Trois questions à… Patrick Isabella

Le FC Renens a obtenu la victoire qu’il lui manquait pour assurer son maintien en 2e ligue inter. En battant Signal Bernex mardi soir (6-2, doublé de Christophe Meoli, triplé d’Hakim Khadrouche et but d’Armel Kazangba), les hommes de Patrick Isabella ne peuvent plus être rejoints et vont donc tranquillement terminer une saison agitée en coulisses. Le président Alfonso Forgione va s’en aller, tout comme Patrick Isabella, à la recherche d’un nouveau défi. Il peut donc partir la tête haute, fier du travail accompli: le FC Renens sera toujours en 2e inter l’an prochain.

Patrick Isabella, une belle victoire pour terminer et assurer le maintien, cela peut être perçu comme un soulagement, non?

Oui, c’est le bon mot. Ce deuxième tour n’a pas été facile à gérer, avec tous les aspects extra-sportifs. On a perdu beaucoup de joueurs à la pause hivernale, mais on a su faire les points qu’il fallait. Il faut féliciter les joueurs, qui ont fait les efforts nécessaires, dans des conditions pas idéales pour eux.
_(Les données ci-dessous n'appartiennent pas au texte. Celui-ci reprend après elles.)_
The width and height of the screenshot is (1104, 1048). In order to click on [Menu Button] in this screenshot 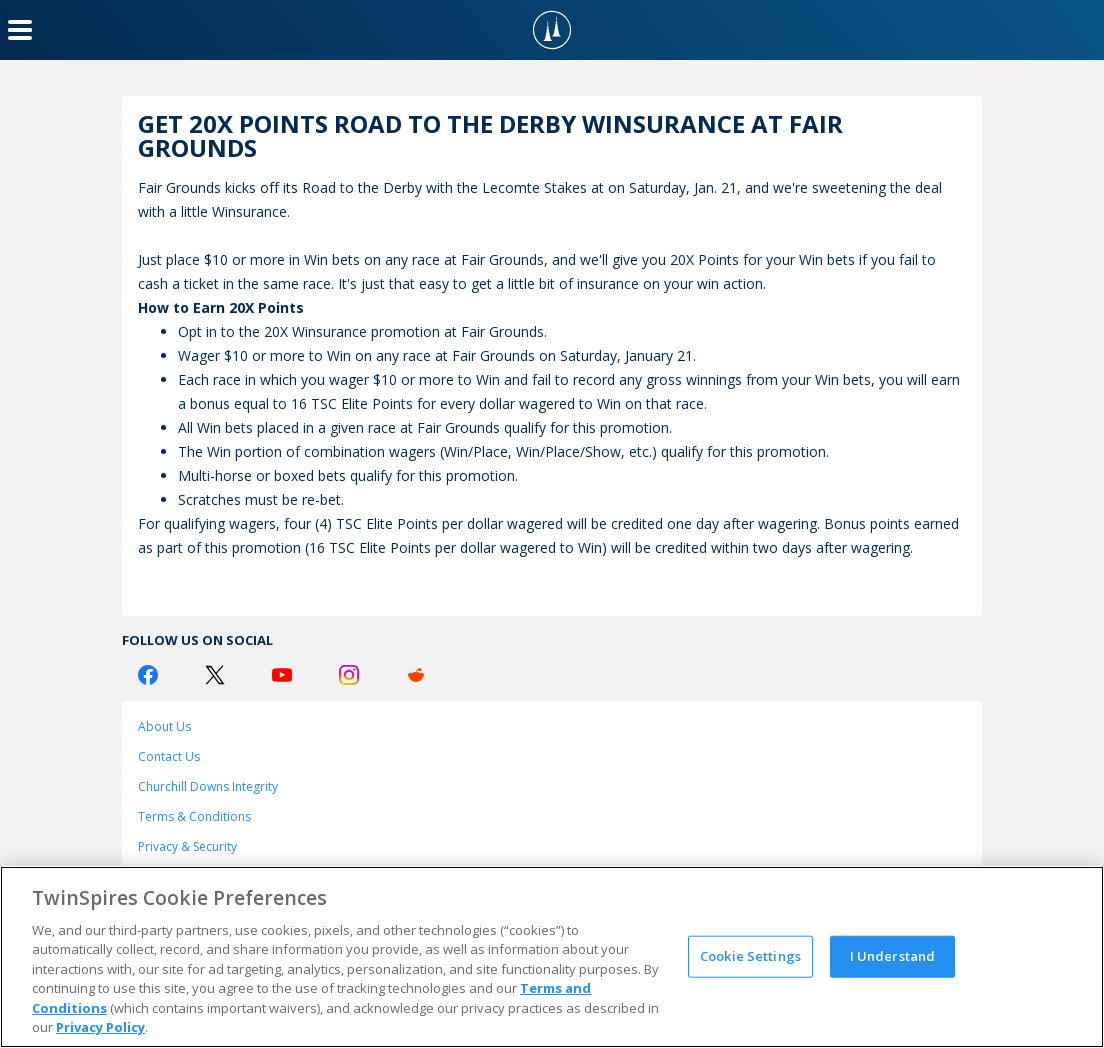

Et les matches renvoyés ne vous ont pas aidés! Là, vous devez jouer quatre matches à la maison en dix jours!

C’est sûr! Et avant, on a joué deux matches en un mois… Cela ne nous a pas permis de trouver notre rythme, mais les joueurs ont été admirables. Ils ont vraiment donné leur maximum, ce qui nous a permis de nous sauver.

Quel est votre avenir? On a cru entendre que vous quitteriez Renens au terme de cette saison…
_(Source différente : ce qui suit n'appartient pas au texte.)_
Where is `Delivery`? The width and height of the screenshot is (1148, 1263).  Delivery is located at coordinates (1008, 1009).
Oui, c’est vrai, je l’ai annoncé aux joueurs et au comité. J’étais venu ici en 2e ligue, par amitié pour le président Alfonso Forgione. Il a annoncé sa démission pour la fin de la saison, et j’ai décidé de m’en aller aussi. Je suis arrivé au maximum de ce que je pouvais faire ici, il n’y pas les moyens pour aller plus haut, en tous les cas aujourd’hui. Mon but aujourd’hui? Retrouver une équipe de 1re ligue. J’ai besoin d’un challenge. A Malley, en dix-huit mois, j’ai atteint deux fois les finales de promotion en Challenge League, j’ai prouvé pouvoir faire du bon boulot. J’ai eu des contacts avec Yverdon Sport, mais ils ont choisi une autre option (Adrian Kunz, Ndlr). J’ai deux-trois contacts dans le football vaudois, mais il est encore un peu tôt pour en parler. Laissons le championnat se terminer, et on en saura plus.